InvestorsHub Logo
icon url

Dan3

03/30/03 2:15 PM

#1624 RE: Elmer Phud #1623

Re: What this means is that the bandwidth claims of aHT is somewhat misleading.

LOL!! You must be thinking in the context of the Intel products you work with. What error rates have you been seeing in Intel chipset transfers that lead you to think a CRC check would materially impact the bandwidth, 5%? 20%?

A CRC error on an AMD mainboard, apparently in contrast to what you see in the Intel products you work with, would be a one in many trillion occurance (caused by an errant cosmic ray, for example). It would not impact the specified bandwidth.




icon url

Tenchu

03/30/03 3:09 PM

#1625 RE: Elmer Phud #1623

EP, <CRCs must be attached to the data packet and therefore always consume bandwidth even when there is no data corruption. Corrupted data must be retransmitted, further consuming bandwidth.>

First of all, data corruption really shouldn't happen all that often. Maybe once per week, and that's if you add up all of the servers in a cluster. That's why bandwidth is irrelevant when it comes to retransmitting data. The only thing with retransmission vs. error correction on-the-fly is that the transmitter must keep a sizable FIFO buffer of all its transmitted data until the receiver can send back a "CRC OK" packet.

Second, CRC typically has a higher ratio of data bits to check bits than ECC. The reason why CRC consumes bandwidth whereas ECC doesn't is because buses with ECC add extra data lines for the check bits.

And third, ECC doesn't make sense for a variable-width packet bus like HyperTransport. The reasons why get rather complicated, but suffice to say that CRC is enough.

Tenchu

P.S. - I see Dan has already used inaccuracies to correct yours. As usual. ;-)
icon url

UpNDown

03/30/03 8:24 PM

#1633 RE: Elmer Phud #1623

Elmer, re: ECC can correct an error

We have to keep the bus usages separate. aHT is used for general transfers, I assume you don't think we should be sending out ECC on all our video writes. cHT (coherent HT) is used for cache probes and memory transfers and it might be more useful to use ECC for those.

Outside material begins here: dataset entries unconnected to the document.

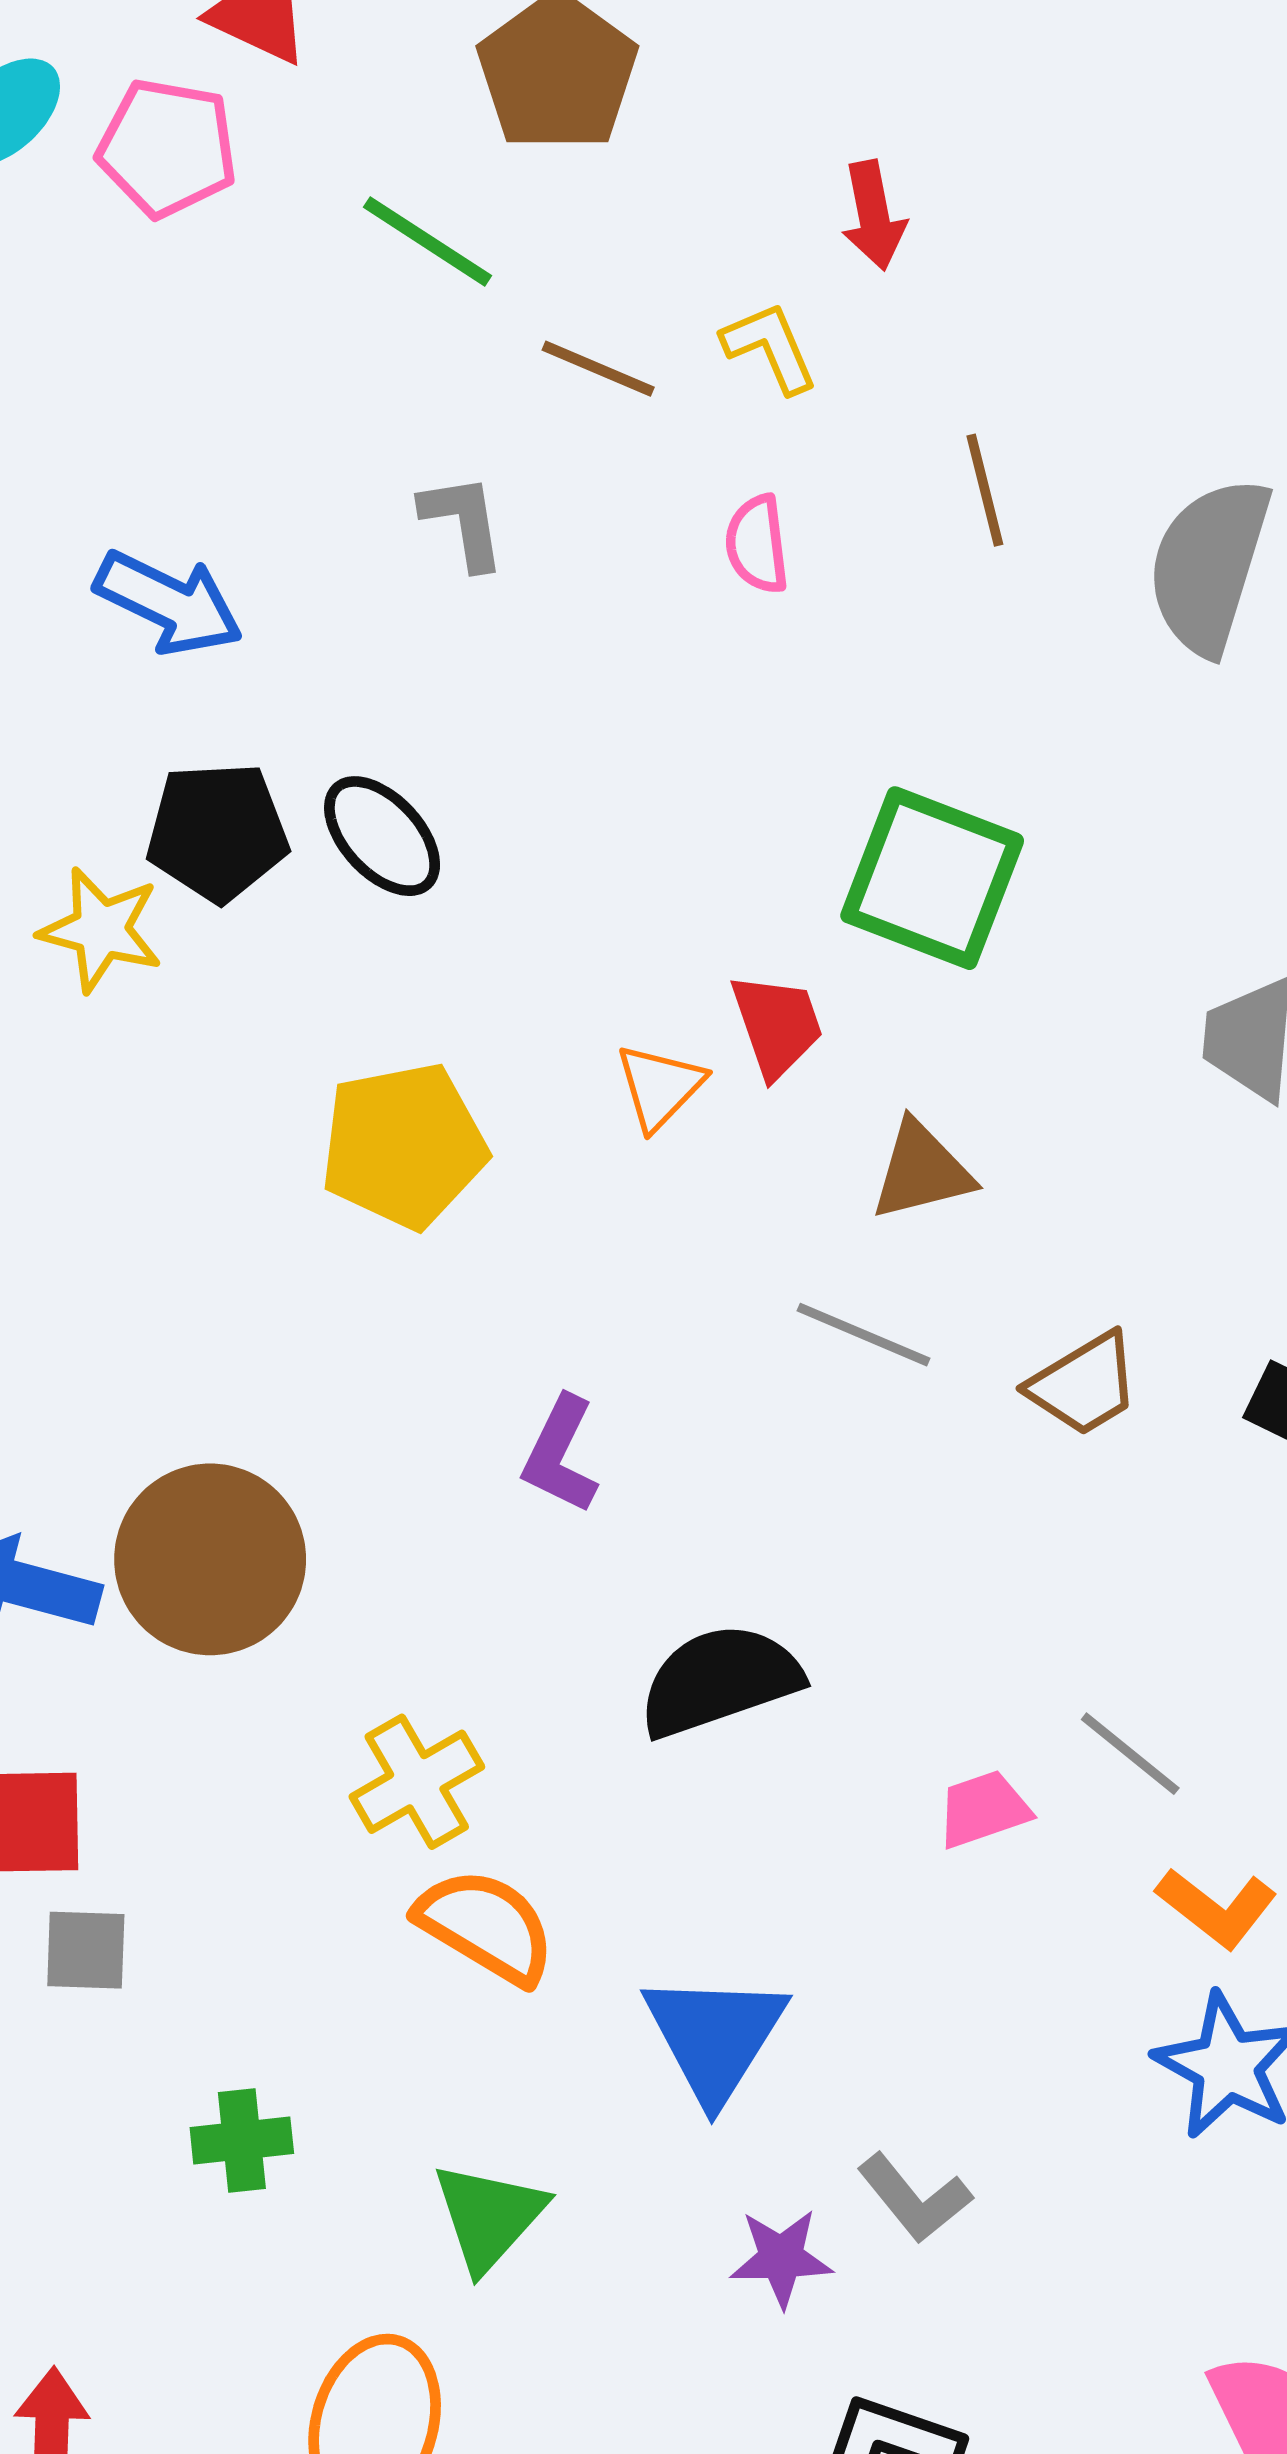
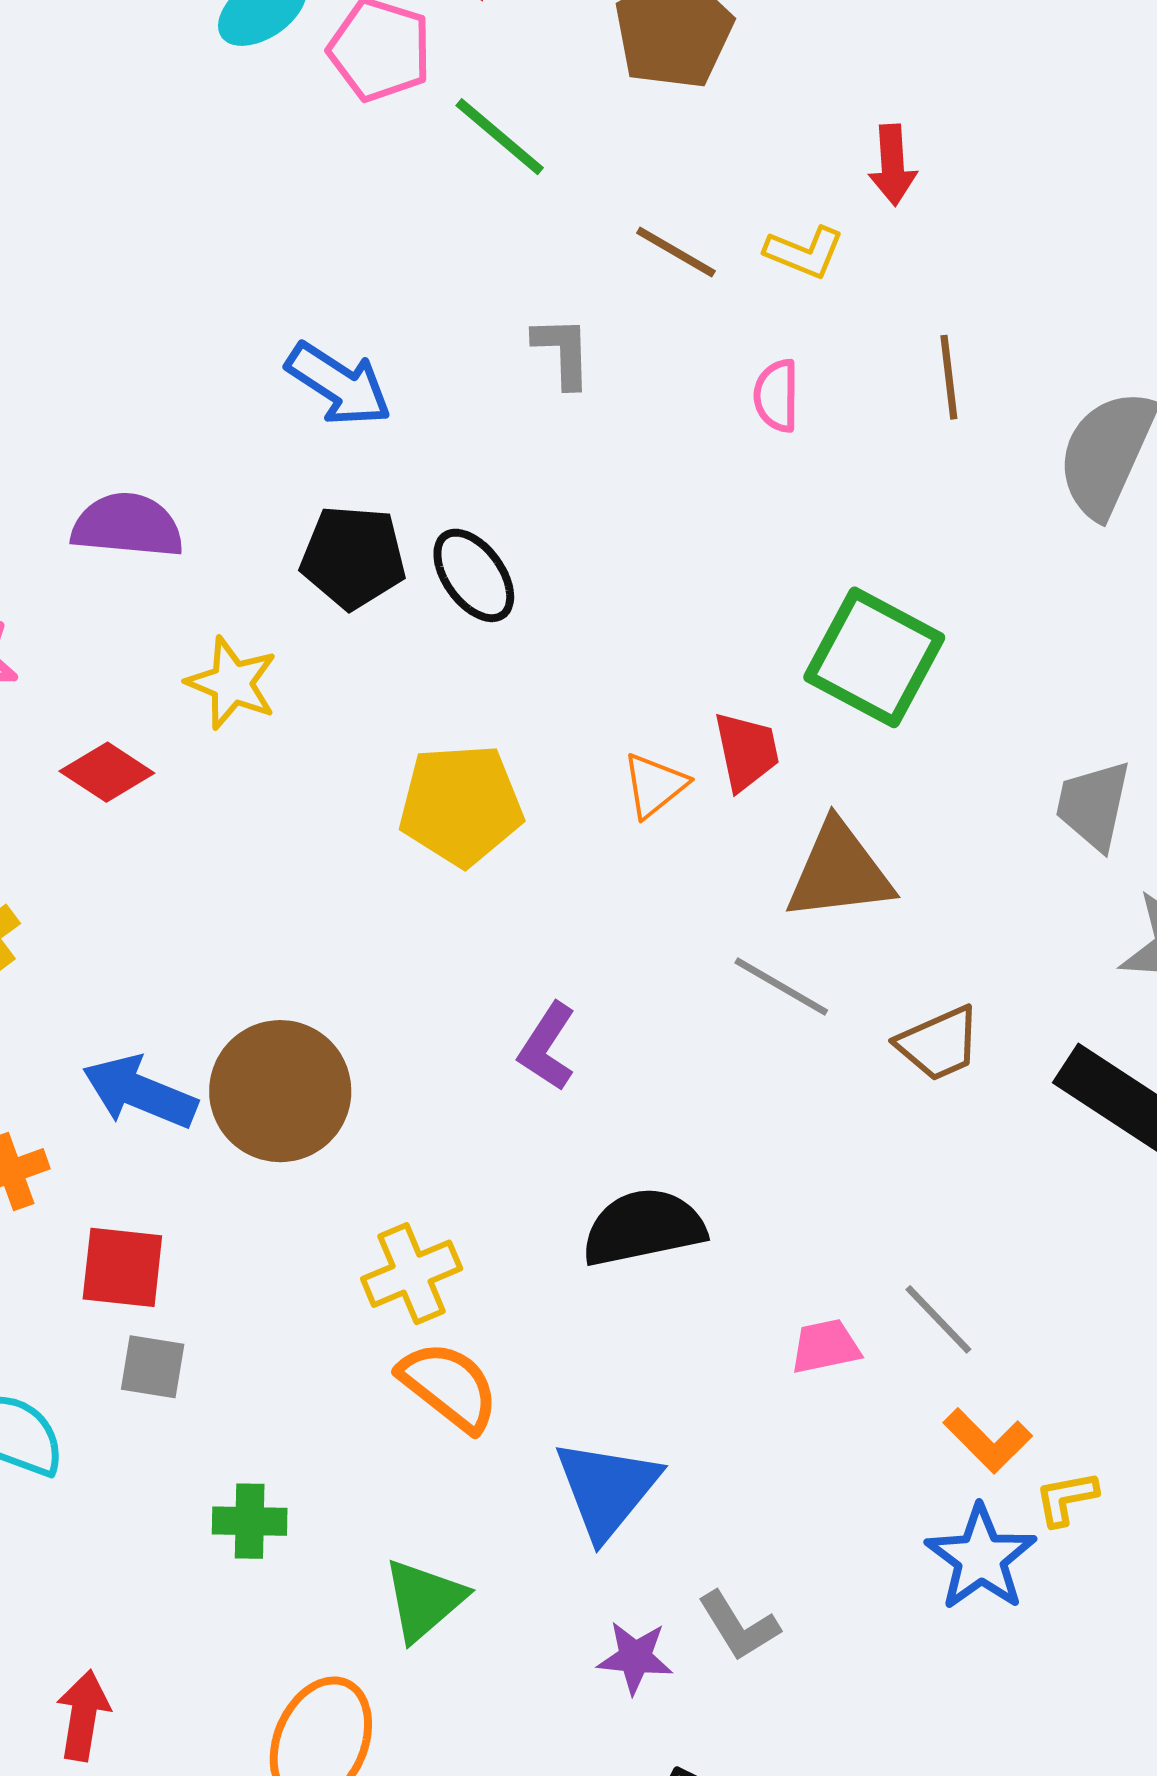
green line: (428, 241) -> (500, 137), moved
yellow L-shape: (770, 347) -> (804, 252), turned 128
yellow star: (101, 930) -> (232, 683), moved
brown triangle: (922, 1171) -> (839, 872), size x1.4

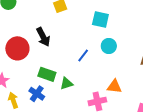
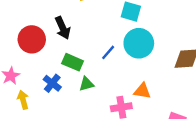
cyan circle: (109, 46) -> (139, 43), size x1.6
green rectangle: (47, 74) -> (73, 62), moved
blue cross: (37, 94) -> (52, 83), moved

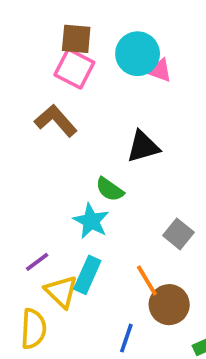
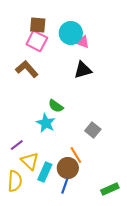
black triangle: (143, 147) -> (83, 70), moved
cyan rectangle: (87, 275) -> (45, 172), moved
brown circle: (169, 305) -> (68, 168), moved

ECC can correct some errors if you're willing to accept that there hasn't been a burst of errors that appears falsely to be a single-bit error. CRC can detect a higher percentage of errors.

A mechanism for retransmitting the data is desireable whether using ECC or CRC. For memory reads, we use ECC because the memory is a stupid device and must reconstruct the data. If it can't, we still want to be able to figure out what it should have been. But all aHT transfers are between intelligent controllers, so there is no reason to go with ECC when a retransmit would be required anyway if the data could not be reconstructed with the ECC bits delivered. In other words, even if we had ECC coding for aHT or cHT transfers, we'd still want CRC and retransmit as well in case the ECC wasn't sufficient.

You say "On a shared bus ECC is in parallel with the data". I believe the ECC bits only get as far as the memory controller, they don't make it to the system bus (FSB). For Opteron, the ECC bits get to the on-chip memory controller. From then on, if the memory line must be transmitted to another Opteron, cHT is used. So real memory errors are corrected on-the-fly by the host Opteron. It's only when another CPU requests the data that the cHT is used.

The statement: "Corrupted data must be retransmitted, further consuming bandwidth" is just FUD. We're talking about something that might happen less than once a million, billion, who cares, transfers so any increase in required bandwidth would be infinitesimal.

Finally, we get to "CRCs must be attached to the data packet and therefore always consume bandwidth even when there is no data corruption." Yes, and I don't think anybody would want it any other way. For the bulk transfers -- disk blocks, data acquisition devices, etc. -- that are needed to saturate the aHT links the percentage overhead decreases as the size of blocks increases so the bandwidth effect is also minimal.

What might be interesting to discuss is the effect of waiting for a CRC check on a full cache-line transfer between processors. The Opteron can no longer use a "most needed data first" optimization and must wait for the whole cache line plus CRC to arrive. This will show up as an increase in memory latency when accessed from other Opterons.

[Edit: I see Tenchu has taken up the banner here.]